Dos hechos que nadie relacionaba ahora tienen un fin en común. Ahora, cuando
la vida se escapa como arena entre mis dedos, veo claramente que sus caminos
llevan a la misma condena. Antaño fue Lord Gurthang, fiel siervo del exiliado
Paris, Dios del Bien, el que no creyó en la casualidad. Un gran error. Su
desaparición fue tan poco sonada como su condición original de Caballero del
Bien -lógicamente, Oskuro se encargó de taparla convenientemente-. Gurthang
tampoco vio en los dos hechos que hoy en día vuelven a acontenter paralelamente
su condena, su fin. Subestimó el conocimiento, el hecho de que todo ocurre con
algún menester.
Hoy, veo cómo el espíritu de los demonios absorve las mentes de los guerreros
débiles con su suculenta forma de espada y sus promesas de una gloria que jamás
llegará; y cómo el señor de aquéllos regresa a los infiernos de Eirea en pos de
su cruz. Y voy más allá de donde llegó Lord Gurthang, el antaño Padre de los
Demonios. Y, como yo, en los días antiguos sólo un codicioso shamán vio que
estos hechos tampoco eran obra de la aleatoriedad. Y su visión le convirtió en
el nuevo Padre de los Demonios, porque ensambló la más pura esencia de ambos
caminos.
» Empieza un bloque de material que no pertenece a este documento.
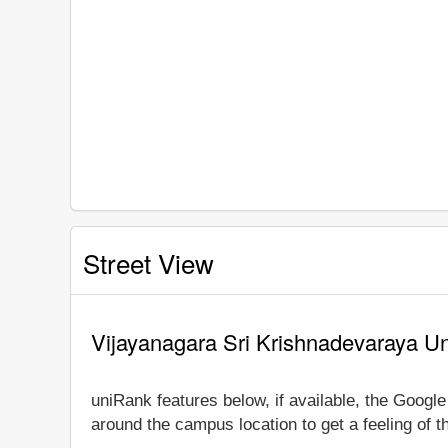
Street View
Vijayanagara Sri Krishnadevaraya Un
uniRank features below, if available, the Googl
around the campus location to get a feeling of t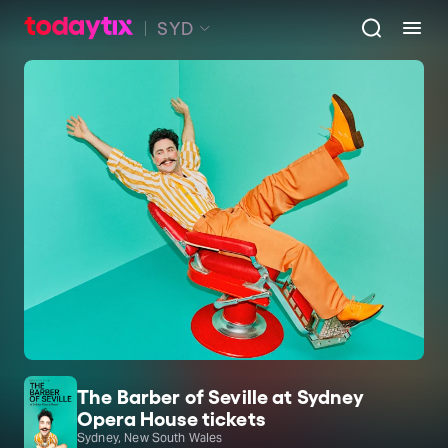
SYD
The Barber of Seville at Sydney
Opera House tickets
Sydney, New South Wales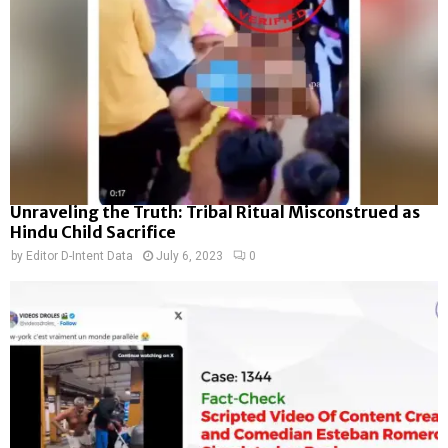
Unraveling the Truth: Tribal Ritual Misconstrued as
Hindu Child Sacrifice
by
Editor D-Intent Data
July 6, 2023
0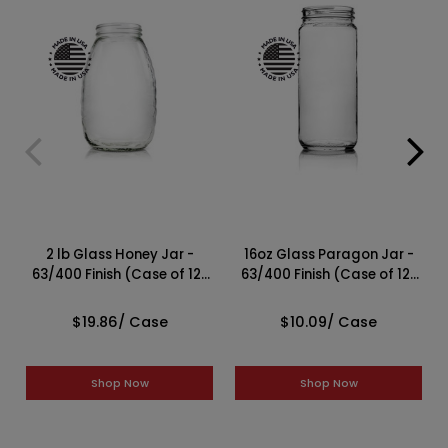
2 lb Glass Honey Jar -
16oz Glass Paragon Jar -
63/400 Finish (Case of 12)
63/400 Finish (Case of 12)
1HNY23GB
1PAR161LN
$19.86
/ Case
$10.09
/ Case
Shop Now
Shop Now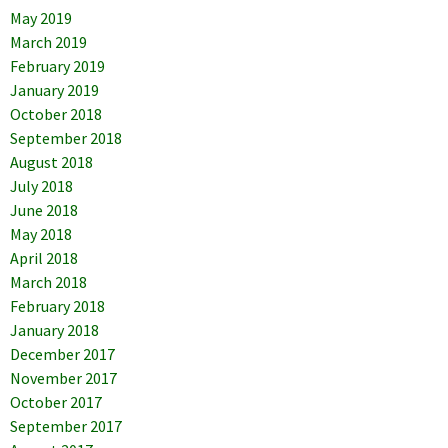
May 2019
March 2019
February 2019
January 2019
October 2018
September 2018
August 2018
July 2018
June 2018
May 2018
April 2018
March 2018
February 2018
January 2018
December 2017
November 2017
October 2017
September 2017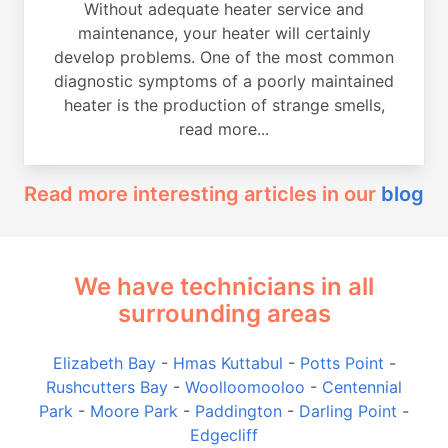
Without adequate heater service and
maintenance, your heater will certainly
develop problems. One of the most common
diagnostic symptoms of a poorly maintained
heater is the production of strange smells,
read more...
Read more interesting articles in our
blog
We have technicians in all
surrounding areas
Elizabeth Bay
-
Hmas Kuttabul
-
Potts Point
-
Rushcutters Bay
-
Woolloomooloo
-
Centennial
Park
-
Moore Park
-
Paddington
-
Darling Point
-
Edgecliff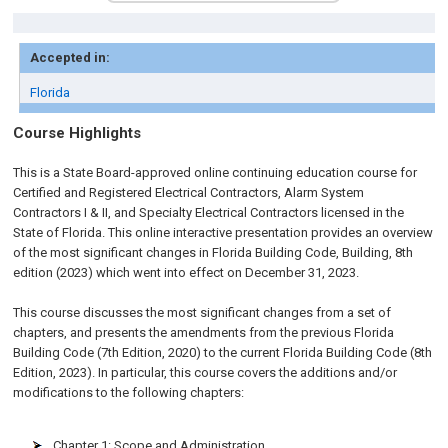
Accepted in:
Florida
Course Highlights
This is a State Board-approved online continuing education course for
Certified and Registered Electrical Contractors, Alarm System
Contractors I & II, and Specialty Electrical Contractors licensed in the
State of Florida. This online interactive presentation provides an overview
of the most significant changes in Florida Building Code, Building, 8th
edition (2023) which went into effect on December 31, 2023.
This course discusses the most significant changes from a set of
chapters, and presents the amendments from the previous Florida
Building Code (7th Edition, 2020) to the current Florida Building Code (8th
Edition, 2023). In particular, this course covers the additions and/or
modifications to the following chapters:
Chapter 1: Scope and Administration.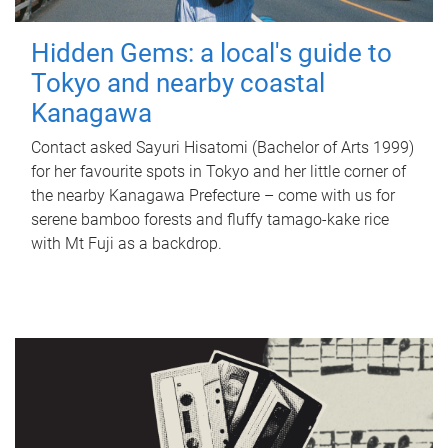
Hidden Gems: a local's guide to
Tokyo and nearby coastal
Kanagawa
Contact asked Sayuri Hisatomi (Bachelor of Arts 1999)
for her favourite spots in Tokyo and her little corner of
the nearby Kanagawa Prefecture – come with us for
serene bamboo forests and fluffy tamago-kake rice
with Mt Fuji as a backdrop.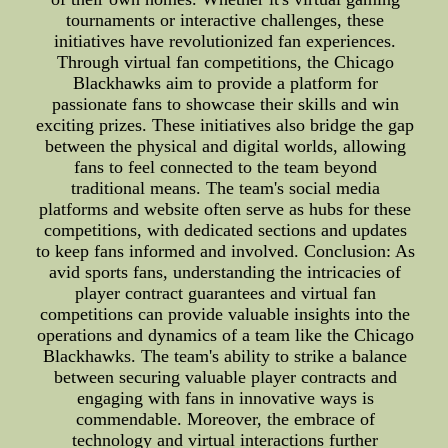
tournaments or interactive challenges, these
initiatives have revolutionized fan experiences.
Through virtual fan competitions, the Chicago
Blackhawks aim to provide a platform for
passionate fans to showcase their skills and win
exciting prizes. These initiatives also bridge the gap
between the physical and digital worlds, allowing
fans to feel connected to the team beyond
traditional means. The team's social media
platforms and website often serve as hubs for these
competitions, with dedicated sections and updates
to keep fans informed and involved. Conclusion: As
avid sports fans, understanding the intricacies of
player contract guarantees and virtual fan
competitions can provide valuable insights into the
operations and dynamics of a team like the Chicago
Blackhawks. The team's ability to strike a balance
between securing valuable player contracts and
engaging with fans in innovative ways is
commendable. Moreover, the embrace of
technology and virtual interactions further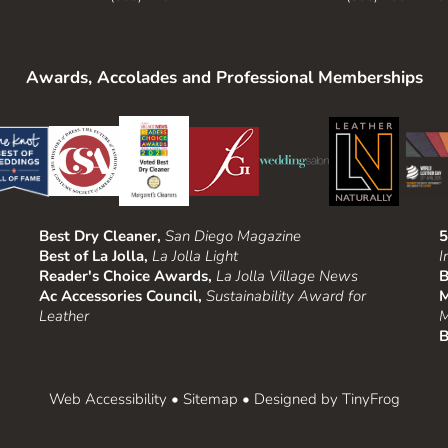
Awards, Accolades and Professional Memberships
Best Dry Cleaner,
San Diego Magazine
5
Best of La Jolla,
La Jolla Light
I
Reader's Choice Awards,
La Jolla Village News
B
Ac Accessories Council,
Sustainability Award for
M
Leather
M
B
Web Accessibility
•
Sitemap
• Designed by
TinyFrog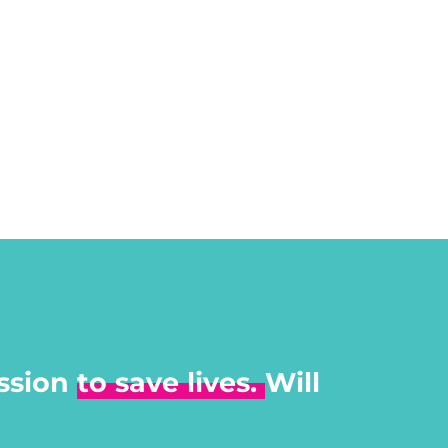
ssion
to save lives.
Will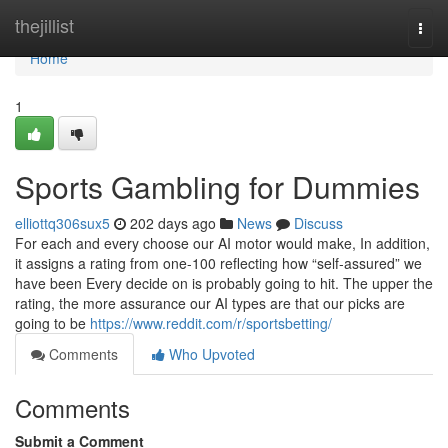
Home
thejillist
Togg
navi
Home
1
Sports Gambling for Dummies
elliottq306sux5
202 days ago
News
Discuss
For each and every choose our AI motor would make, In addition,
it assigns a rating from one-100 reflecting how “self-assured” we
have been Every decide on is probably going to hit. The upper the
rating, the more assurance our AI types are that our picks are
going to be
https://www.reddit.com/r/sportsbetting/
Comments
Who Upvoted
Comments
Submit a Comment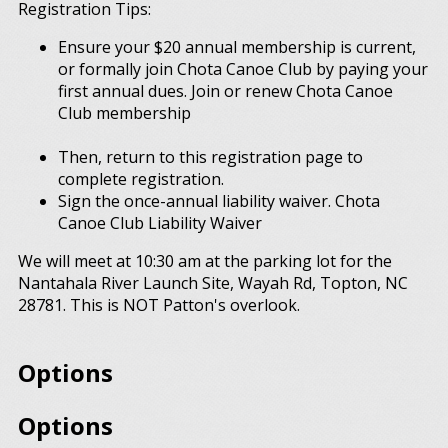
Registration Tips:
Ensure your $20 annual membership is current,
or formally join Chota Canoe Club by paying your
first annual dues. Join or renew Chota Canoe
Club membership
Then, return to this registration page to
complete registration.
Sign the once-annual liability waiver. Chota
Canoe Club Liability Waiver
We will meet at 10:30 am at the parking lot for the
Nantahala River Launch Site, Wayah Rd, Topton, NC
28781. This is NOT Patton's overlook.
Options
Options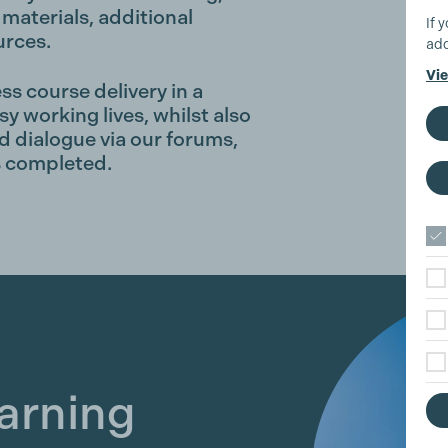
materials, additional
If 
urces.
add
Vie
ss course delivery in a
sy working lives, whilst also
 dialogue via our forums,
is completed.
earning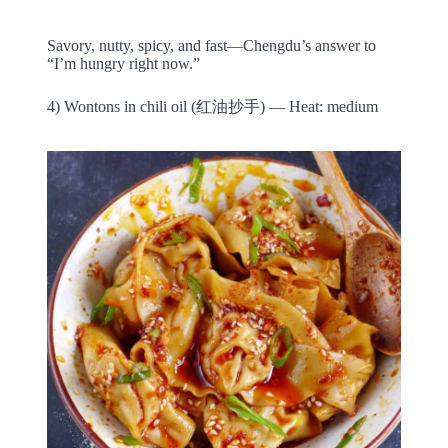
Savory, nutty, spicy, and fast—Chengdu’s answer to
“I’m hungry right now.”
4) Wontons in chili oil (红油抄手) — Heat: medium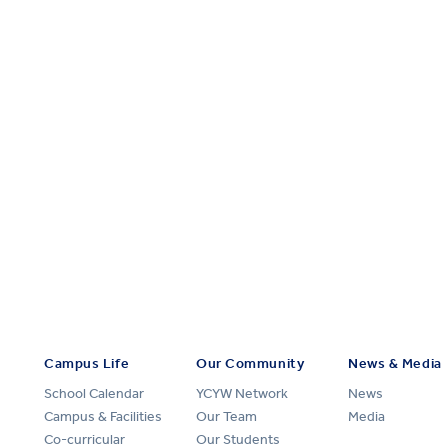
Campus Life
Our Community
News & Media
School Calendar
YCYW Network
News
Campus & Facilities
Our Team
Media
Co-curricular
Our Students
En los días antiguos, éstos eran la misteriosa Espada Negra -clavada
en las retorcidas entrañas del Lago de Cristal- y el corazón de la bestia que
hoy azota a los fétidos orcos.
Hoy, puedo ver la nueva identidad de ambas fuerzas.
Y mi primera plegaria siempre está dedicada a que nadie vuelva a unirlas.